Pacific razor clams can be found on sandy beaches during low tide. The low tide ensures that the clams are on the sandy part of the beach, and not within the water. By looking for slight dimples in the sand, one can find where the clam has made an indentation after retracting its neck. One can then dig two to three scoops around the dimple in order to find the clam, pull it out of the sand, and toss it into a bucket with cold saltwater. It has been observed that Pacific razor clams can dig deep into sand at a fast rate, and so the overall process should be quick.

== Diet ==
The Pacific razor clam feeds on a variety of phytoplankton, which may include diatoms, which are known to produce domoic acid, a key factor in safely consuming razor clams. As a filter feeder, the Pacific razor clam relies on its siphon to create a vacuum, which then sucks up the plankton of choice. As a result of this feeding, the Pacific razor clam is left vulnerable to the effects of microplastics and other contaminated material.

=== Predation ===
The Pacific razor clam is sought after by animals such as the starry flounder, Dungeness crab, seabirds, bears, and both green and white sturgeon.

== Reproduction ==
The Pacific razor clam is a sexually dimorphic organism, meaning that there are differences between the two sexes of animals. Fertilisation is an indirect action, meaning that no mating rituals or sexual intercourse occurs. The fertilisation of eggs will occur when the temperature of surrounding water is warmer. Males will deposit their sperm into sea water or sand, and females will do the same with their eggs. As the size of female razor clams increases, the number of eggs deposited into sea water and sand also increases. It is speculated that female Pacific razor clams can deposit up to 118.5 million eggs at one time. Though fertilisation of the eggs occurs by happenstance, the number of eggs deposited means that there is increased probability of fertilisation. In the first few weeks of its life, a Pacific razor clam larva will swim around as it grows a shell, and eventually settles into sand as a juvenile after 5-16 weeks.

== Use by humans ==

=== Consumption ===
Pacific razor clams are a highly desirable shellfish species and are collected by both commercial and recreational harvesters. Razor clams, like other shellfish, may accumulate dangerous levels of the marine toxin domoic acid because of their diet, which consists of diatoms. Domoic acid can cause amnesic shellfish poisoning (ASP). Harvesters should check current public health recommendations by marine authorities before collecting razor clams. A longitudinal study found that individuals consuming 15 or more razor clams per month scored significantly lower on verbal memory tests compared to non-consumers, though all scores remained within normal clinical limits.
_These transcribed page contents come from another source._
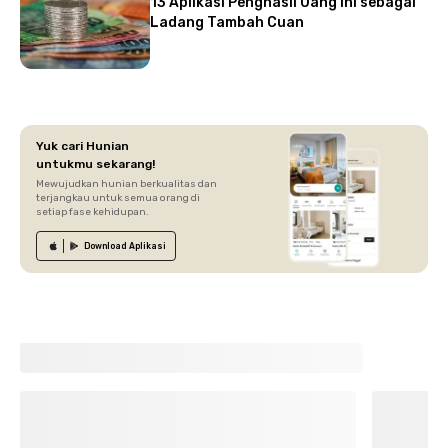
13 Aplikasi Penghasil Uang Ini sebagai
Ladang Tambah Cuan
Yuk cari Hunian
untukmu sekarang!
Mewujudkan hunian berkualitas dan
terjangkau untuk semua orang di
setiap fase kehidupan.
Download
Aplikasi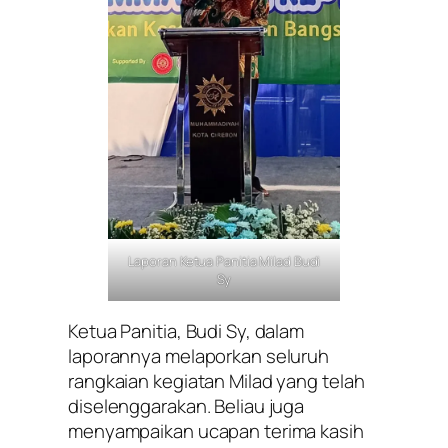
Laporan Ketua Panitia Milad Budi
Sy
Ketua Panitia, Budi Sy, dalam
laporannya melaporkan seluruh
rangkaian kegiatan Milad yang telah
diselenggarakan. Beliau juga
menyampaikan ucapan terima kasih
Razor clams are commonly battered and fried in butter. They can also be used to make clam chowder.

== Conservation status ==
The Pacific razor clam exhibits a conservation status of G5, which means secure. This means that the species is not in any apparent danger of going extinct, but that does not mean that threats are not present. Overexploitation and overfishing of the Pacific razor clam has been common, but sites have cracked down on limiting harvest of the clam, and are working hard to ensure that the Pacific razor clam stays secure.